Cell culture and stimulations

Primary cells were cultured in complete RPMI 1640 with 10% fetal calf serum, 1% glutamax, 1% non-essential amino acids, 1% sodium pyruvate, and 1% kanamycin sulfate (Gibco-Invitrogen, Carlsbad, CA). Sorted pDCs were stimulated overnight with CpGA 2216 (6 μg ml−1, InvivoGen, San Diego, CA), murine cytomegalovirus (multiplicity of infection 10:1), CpGB 1826 (6 μg ml−1, InvivoGen), or Imiquimod (6 μM, InvivoGen). For apoptosis studies, BM and spleen pDCs were incubated with medium alone or with 10−6 M methylprednisolone for 24 h. Apoptosis was assessed by Annexin-V and 7-aminoactinomycin D staining. Proliferative capacity was measured by Ki67 staining.

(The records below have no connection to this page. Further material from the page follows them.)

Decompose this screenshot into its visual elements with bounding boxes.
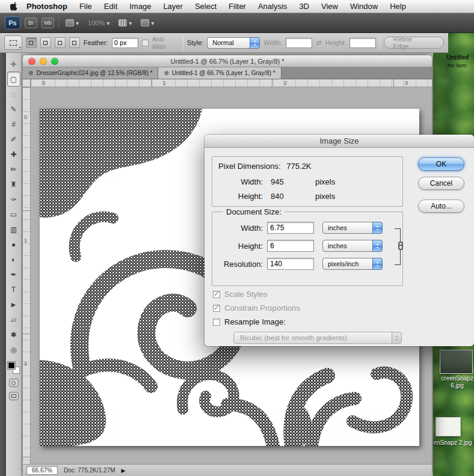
view-extras-button[interactable]: ▾: [116, 18, 134, 28]
move-tool[interactable]: ✛: [7, 56, 20, 72]
screen-mode-button[interactable]: ▾: [138, 18, 156, 28]
menu-image[interactable]: Image: [123, 0, 157, 13]
crop-tool[interactable]: #: [7, 117, 20, 132]
tab-dressergraphic024[interactable]: ⊗ DresserGraphic024.jpg @ 12.5% (RGB/8) …: [23, 67, 158, 79]
menu-analysis[interactable]: Analysis: [252, 0, 293, 13]
feather-input[interactable]: [112, 38, 138, 48]
dialog-title-bar[interactable]: Image Size: [205, 135, 474, 148]
menu-view[interactable]: View: [315, 0, 344, 13]
brush-tool[interactable]: ✏: [7, 162, 20, 177]
menu-select[interactable]: Select: [189, 0, 223, 13]
resample-image-row: Resample Image:: [213, 317, 286, 326]
resolution-input[interactable]: [267, 258, 314, 270]
menu-window[interactable]: Window: [344, 0, 384, 13]
clone-stamp-tool[interactable]: ♜: [7, 177, 20, 192]
selection-mode-new-button[interactable]: [26, 37, 37, 48]
eraser-tool[interactable]: ▭: [7, 207, 20, 222]
menu-photoshop[interactable]: Photoshop: [20, 2, 73, 11]
style-value: Normal: [212, 39, 233, 46]
tab-close-icon[interactable]: ⊗: [164, 70, 168, 76]
style-select[interactable]: Normal ▲ ▼: [207, 37, 260, 49]
refine-edge-button[interactable]: Refine Edge...: [384, 37, 444, 49]
desktop-file2-label[interactable]: reenSnapz 2.jpg: [427, 439, 473, 447]
healing-brush-tool[interactable]: ✚: [7, 147, 20, 162]
shape-tool[interactable]: ▱: [7, 312, 20, 327]
menu-3d[interactable]: 3D: [293, 0, 315, 13]
clone-stamp-icon: ♜: [10, 180, 17, 189]
ok-button[interactable]: OK: [418, 157, 464, 171]
dodge-tool[interactable]: ◐: [7, 252, 20, 267]
tools-panel: ✛ ▢ ◌ ✎ # ✐ ✚ ✏ ♜ ✑ ▭ ▥ ● ◐ ✒ T ► ▱ ✱ ◎: [6, 53, 22, 476]
type-tool[interactable]: T: [7, 282, 20, 297]
resolution-label: Resolution:: [212, 260, 263, 269]
path-selection-tool[interactable]: ►: [7, 297, 20, 312]
zoom-window-button[interactable]: [51, 58, 58, 65]
quick-selection-tool[interactable]: ✎: [7, 102, 20, 117]
selection-mode-add-button[interactable]: [40, 37, 51, 48]
hand-tool[interactable]: ✱: [7, 327, 20, 342]
brush-icon: ✏: [10, 165, 16, 174]
panel-dock-strip[interactable]: [0, 53, 6, 476]
desktop-file1-label[interactable]: creenSnapz 6.jpg: [434, 375, 474, 389]
arrange-documents-button[interactable]: ▾: [63, 18, 81, 28]
window-title-bar[interactable]: Untitled-1 @ 66.7% (Layer 1, Gray/8) *: [23, 55, 432, 67]
swap-dimensions-icon[interactable]: ⇄: [316, 39, 321, 47]
pen-icon: ✒: [10, 270, 16, 279]
eyedropper-tool[interactable]: ✐: [7, 132, 20, 147]
tool-preset-picker[interactable]: ▾: [4, 35, 22, 50]
tab-label: Untitled-1 @ 66.7% (Layer 1, Gray/8) *: [172, 70, 275, 76]
tab-untitled-1[interactable]: ⊗ Untitled-1 @ 66.7% (Layer 1, Gray/8) *: [158, 67, 281, 79]
resample-image-checkbox[interactable]: [213, 319, 220, 326]
image-size-dialog: Image Size Pixel Dimensions: 775.2K Widt…: [205, 135, 474, 346]
zoom-level-button[interactable]: 100% ▾: [85, 18, 112, 28]
color-swatches[interactable]: [8, 362, 20, 374]
ruler-number: 2: [24, 361, 27, 367]
menu-help[interactable]: Help: [384, 0, 412, 13]
blur-icon: ●: [11, 240, 16, 249]
pixel-height-value: 840: [267, 192, 315, 201]
menu-file[interactable]: File: [73, 0, 98, 13]
minimize-window-button[interactable]: [40, 58, 47, 65]
history-brush-tool[interactable]: ✑: [7, 192, 20, 207]
tab-close-icon[interactable]: ⊗: [28, 70, 33, 76]
lasso-tool[interactable]: ◌: [7, 87, 20, 102]
apple-menu[interactable]: [7, 2, 20, 11]
auto-button[interactable]: Auto...: [418, 200, 464, 213]
marquee-icon: ▢: [10, 75, 17, 84]
subtract-selection-icon: [58, 41, 62, 45]
menu-filter[interactable]: Filter: [223, 0, 252, 13]
selection-mode-subtract-button[interactable]: [55, 37, 66, 48]
resample-method-select: Bicubic (best for smooth gradients) ▲▼: [233, 332, 402, 344]
ruler-number: 1: [163, 80, 166, 86]
doc-width-unit-select[interactable]: inches ▲▼: [322, 222, 383, 234]
pen-tool[interactable]: ✒: [7, 267, 20, 282]
rectangular-marquee-tool[interactable]: ▢: [7, 72, 20, 87]
screen-mode-toggle[interactable]: [9, 392, 19, 400]
resolution-unit-select[interactable]: pixels/inch ▲▼: [322, 258, 383, 270]
ruler-number: 3: [405, 80, 408, 86]
zoom-icon: ◎: [10, 346, 16, 354]
doc-width-input[interactable]: [267, 222, 314, 234]
doc-height-input[interactable]: [267, 240, 314, 252]
width-input[interactable]: [286, 38, 312, 48]
selection-mode-intersect-button[interactable]: [69, 37, 80, 48]
dodge-icon: ◐: [11, 255, 16, 264]
desktop-file2-thumbnail[interactable]: [436, 417, 461, 436]
zoom-tool[interactable]: ◎: [7, 342, 20, 357]
minibridge-button[interactable]: Mb: [42, 17, 54, 28]
doc-height-unit-select[interactable]: inches ▲▼: [322, 240, 383, 252]
quick-mask-button[interactable]: [9, 379, 19, 387]
blur-tool[interactable]: ●: [7, 237, 20, 252]
height-input[interactable]: [349, 38, 376, 48]
gradient-tool[interactable]: ▥: [7, 222, 20, 237]
foreground-color-swatch[interactable]: [8, 362, 15, 369]
menu-layer[interactable]: Layer: [157, 0, 189, 13]
status-menu-arrow-icon[interactable]: ▶: [122, 468, 126, 474]
close-window-button[interactable]: [28, 58, 35, 65]
bridge-button[interactable]: Br: [25, 17, 37, 28]
menu-edit[interactable]: Edit: [98, 0, 123, 13]
cancel-button[interactable]: Cancel: [418, 177, 464, 190]
desktop-file-thumbnail[interactable]: [440, 350, 473, 374]
intersect-selection-icon: [72, 41, 76, 45]
status-zoom-input[interactable]: 66.67%: [26, 466, 58, 475]
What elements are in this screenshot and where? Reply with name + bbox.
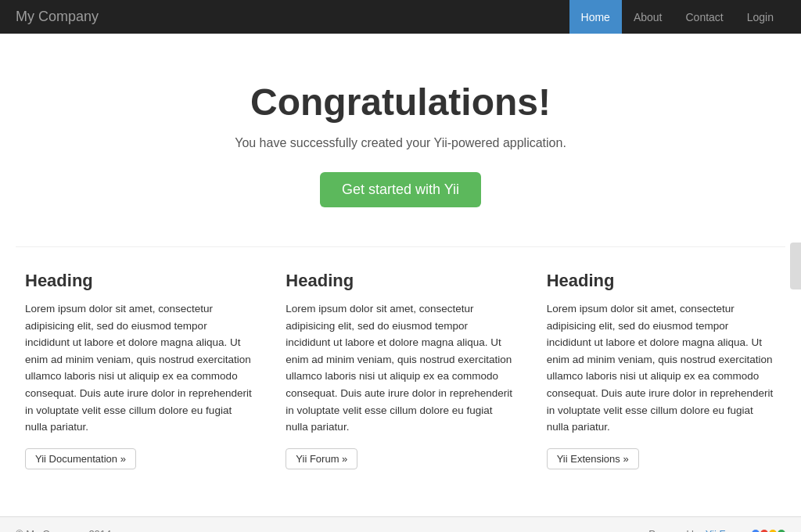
- hero-section: Congratulations! You have successfully c…: [0, 34, 801, 246]
- nav-link-home[interactable]: Home: [569, 0, 622, 34]
- feature-2-link[interactable]: Yii Forum »: [286, 448, 357, 469]
- feature-col-2: Heading Lorem ipsum dolor sit amet, cons…: [286, 271, 515, 469]
- nav-item-home: Home: [569, 0, 622, 34]
- nav-link-contact[interactable]: Contact: [673, 0, 735, 34]
- feature-3-heading: Heading: [547, 271, 776, 291]
- nav-link-about[interactable]: About: [622, 0, 674, 34]
- footer-copyright: © My Company 2014: [16, 528, 111, 532]
- get-started-button[interactable]: Get started with Yii: [320, 172, 481, 207]
- hero-heading: Congratulations!: [16, 81, 785, 124]
- navbar-nav: Home About Contact Login: [569, 0, 785, 34]
- nav-item-login: Login: [735, 0, 785, 34]
- feature-3-body: Lorem ipsum dolor sit amet, consectetur …: [547, 300, 776, 436]
- feature-1-link[interactable]: Yii Documentation »: [25, 448, 136, 469]
- footer: © My Company 2014 Powered by Yii Frame: [0, 516, 801, 532]
- nav-item-contact: Contact: [673, 0, 735, 34]
- scrollbar-hint[interactable]: [790, 243, 801, 289]
- nav-item-about: About: [622, 0, 674, 34]
- feature-2-heading: Heading: [286, 271, 515, 291]
- features-section: Heading Lorem ipsum dolor sit amet, cons…: [9, 247, 792, 501]
- footer-powered: Powered by Yii Frame: [648, 528, 785, 532]
- feature-1-heading: Heading: [25, 271, 254, 291]
- feature-2-body: Lorem ipsum dolor sit amet, consectetur …: [286, 300, 515, 436]
- feature-1-body: Lorem ipsum dolor sit amet, consectetur …: [25, 300, 254, 436]
- feature-col-3: Heading Lorem ipsum dolor sit amet, cons…: [547, 271, 776, 469]
- feature-col-1: Heading Lorem ipsum dolor sit amet, cons…: [25, 271, 254, 469]
- footer-powered-text: Powered by: [648, 528, 702, 532]
- navbar-brand[interactable]: My Company: [16, 9, 99, 25]
- navbar: My Company Home About Contact Login: [0, 0, 801, 34]
- feature-3-link[interactable]: Yii Extensions »: [547, 448, 639, 469]
- nav-link-login[interactable]: Login: [735, 0, 785, 34]
- footer-powered-link[interactable]: Yii Frame: [706, 528, 749, 532]
- hero-subtext: You have successfully created your Yii-p…: [16, 136, 785, 150]
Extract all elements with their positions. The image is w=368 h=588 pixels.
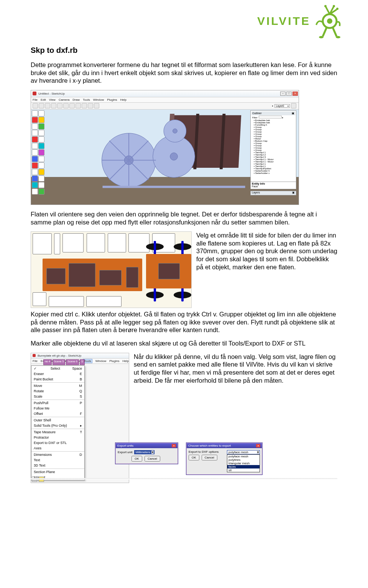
menu-help[interactable]: Help — [120, 98, 126, 102]
dxf-option-select[interactable]: polyface mesh▾ — [227, 450, 260, 454]
menu-item-dimensions[interactable]: DimensionsD — [31, 452, 84, 457]
footer-rule — [31, 478, 337, 480]
svg-point-16 — [173, 129, 177, 133]
flat-layout-screenshot — [31, 231, 192, 308]
svg-point-2 — [324, 5, 327, 7]
export-units-dialog[interactable]: Export units× Export unit: Millimeters▾ … — [115, 442, 178, 464]
menu-item-select[interactable]: SelectSpace — [31, 366, 84, 371]
svg-point-5 — [319, 36, 324, 38]
scene-tab[interactable]: Scene 5 — [53, 359, 66, 365]
dialog1-title: Export units — [117, 444, 133, 447]
menu-file[interactable]: File — [33, 98, 38, 102]
window-title: Untitled - SketchUp — [38, 92, 65, 95]
svg-point-6 — [336, 36, 340, 38]
dxf-option-list[interactable]: polyface meshpolylinestriangular meshfac… — [227, 454, 260, 472]
svg-point-3 — [333, 5, 335, 7]
menu-file[interactable]: File — [33, 359, 38, 363]
svg-rect-21 — [103, 186, 245, 188]
paragraph-3-cont: Kopier med ctrl c. Klikk utenfor objekte… — [31, 310, 337, 334]
entity-info-panel: Entity InfoFace — [250, 182, 296, 189]
outliner-filter-label: Filter: — [252, 116, 258, 119]
tools-menu-screenshot: Bunnplate ett gir.skp - SketchUp FileEdi… — [31, 353, 129, 483]
cancel-button[interactable]: Cancel — [202, 455, 217, 460]
dxf-list-item[interactable]: polyface mesh — [227, 455, 260, 458]
dxf-options-label: Export to DXF options — [189, 450, 219, 454]
scene-tab[interactable]: Scene 6 — [66, 359, 79, 365]
tools-dropdown-menu[interactable]: SelectSpaceEraserEPaint BucketBMoveMRota… — [31, 365, 85, 480]
menu-item-solid-tools-pro-only-[interactable]: Solid Tools (Pro Only)▸ — [31, 423, 84, 428]
scene-tabs[interactable]: ne 4Scene 5Scene 6S — [43, 359, 127, 365]
cancel-button[interactable]: Cancel — [145, 456, 160, 462]
paragraph-1: Dette programmet konverterer formene du … — [31, 61, 337, 85]
dxf-list-item[interactable]: stl — [227, 468, 260, 472]
logo-figure-icon — [314, 4, 341, 38]
dxf-list-item[interactable]: faces — [227, 465, 260, 468]
main-toolbar[interactable]: ▪ Layer0 — [31, 103, 299, 110]
svg-point-4 — [336, 8, 338, 10]
dxf-list-item[interactable]: triangular mesh — [227, 462, 260, 465]
menu-item-axes[interactable]: Axes — [31, 446, 84, 451]
menu-camera[interactable]: Camera — [59, 98, 69, 102]
outliner-panel[interactable]: Outliner▣ Filter: ▸ ▪ Endeplate bak▪ End… — [250, 110, 296, 183]
scene-tab[interactable]: ne 4 — [43, 359, 52, 365]
sketchup-window-screenshot: Untitled - SketchUp –□× FileEditViewCame… — [31, 90, 299, 205]
logo-text: VILVITE — [257, 15, 310, 28]
export-entities-dialog[interactable]: Choose which entities to export× Export … — [186, 442, 263, 475]
menu-draw[interactable]: Draw — [72, 98, 80, 102]
menu-item-move[interactable]: MoveM — [31, 383, 84, 388]
model-viewport[interactable] — [48, 111, 247, 201]
menu-item-paint-bucket[interactable]: Paint BucketB — [31, 377, 84, 382]
window-controls[interactable]: –□× — [280, 92, 299, 96]
paragraph-5: Når du klikker på denne, vil du få noen … — [134, 353, 337, 385]
close-icon[interactable]: × — [256, 444, 260, 447]
menu-edit[interactable]: Edit — [41, 98, 46, 102]
paragraph-4: Marker alle objektene du vil at laseren … — [31, 339, 337, 347]
ok-button[interactable]: OK — [189, 455, 199, 460]
scene-tab[interactable]: S — [80, 359, 85, 365]
svg-point-14 — [170, 153, 178, 161]
menu-item-section-plane[interactable]: Section Plane — [31, 469, 84, 475]
paragraph-3-side: Velg et område litt til side for bilen d… — [196, 231, 337, 271]
menu-item-export-to-dxf-or-stl[interactable]: Export to DXF or STL — [31, 440, 84, 446]
menu-item-tape-measure[interactable]: Tape MeasureT — [31, 429, 84, 435]
menu-item-text[interactable]: Text — [31, 457, 84, 463]
side-toolbox[interactable] — [32, 110, 46, 195]
menu-item-outer-shell[interactable]: Outer Shell — [31, 418, 84, 423]
paragraph-2: Flaten vil orientere seg den veien den o… — [31, 210, 337, 226]
window-titlebar: Untitled - SketchUp –□× — [31, 90, 299, 97]
menu-item-3d-text[interactable]: 3D Text — [31, 463, 84, 468]
layers-panel-header[interactable]: Layers▣ — [250, 191, 296, 195]
window-title-2: Bunnplate ett gir.skp - SketchUp — [38, 354, 81, 357]
outliner-item[interactable]: ▪ Setterholder v — [251, 172, 295, 174]
svg-point-1 — [327, 18, 332, 24]
vilvite-logo: VILVITE — [257, 4, 341, 38]
menu-item-offset[interactable]: OffsetF — [31, 411, 84, 416]
menu-bar[interactable]: FileEditViewCameraDrawToolsWindowPlugins… — [31, 97, 299, 103]
dialog2-title: Choose which entities to export — [188, 444, 231, 447]
page-title: Skp to dxf.rb — [31, 46, 337, 55]
menu-plugins[interactable]: Plugins — [107, 98, 117, 102]
layer-dropdown[interactable]: Layer0 — [274, 104, 290, 108]
menu-item-rotate[interactable]: RotateQ — [31, 388, 84, 394]
ok-button[interactable]: OK — [131, 456, 142, 462]
menu-item-follow-me[interactable]: Follow Me — [31, 406, 84, 411]
menu-item-scale[interactable]: ScaleS — [31, 394, 84, 399]
outliner-title: Outliner — [252, 112, 262, 115]
menu-view[interactable]: View — [49, 98, 56, 102]
outliner-list[interactable]: ▪ Endeplate bak▪ Endeplate bak▪ Forstill… — [251, 119, 295, 174]
menu-item-protractor[interactable]: Protractor — [31, 435, 84, 440]
app-icon — [33, 92, 36, 95]
menu-item-eraser[interactable]: EraserE — [31, 371, 84, 377]
menu-item-push-pull[interactable]: Push/PullP — [31, 400, 84, 406]
menu-tools[interactable]: Tools — [83, 98, 90, 102]
close-icon[interactable]: × — [172, 444, 176, 447]
export-unit-label: Export unit: — [118, 450, 133, 454]
export-unit-select[interactable]: Millimeters▾ — [134, 450, 154, 454]
dxf-list-item[interactable]: polylines — [227, 458, 260, 462]
menu-window[interactable]: Window — [93, 98, 104, 102]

Enzyme-linked immunosorbent assay and cytometric bead array

Serum samples from mice were collected and stored at −20 °C until analysis. Interleukin-6, CCL2, CCL3, CCL4, and CCL5 were measured by cytometric bead array (BD Biosciences). CCL25 and IFN-α levels were measured by enzyme-linked immunosorbent assay (Sigma-Aldrich and PBL Assay Science, Piscataway, NJ).

Statistical analysis

The statistical significance of differences in mean values was analyzed with unpaired, two-tailed Student’s t-test. P-values <0.05 were considered statistically significant.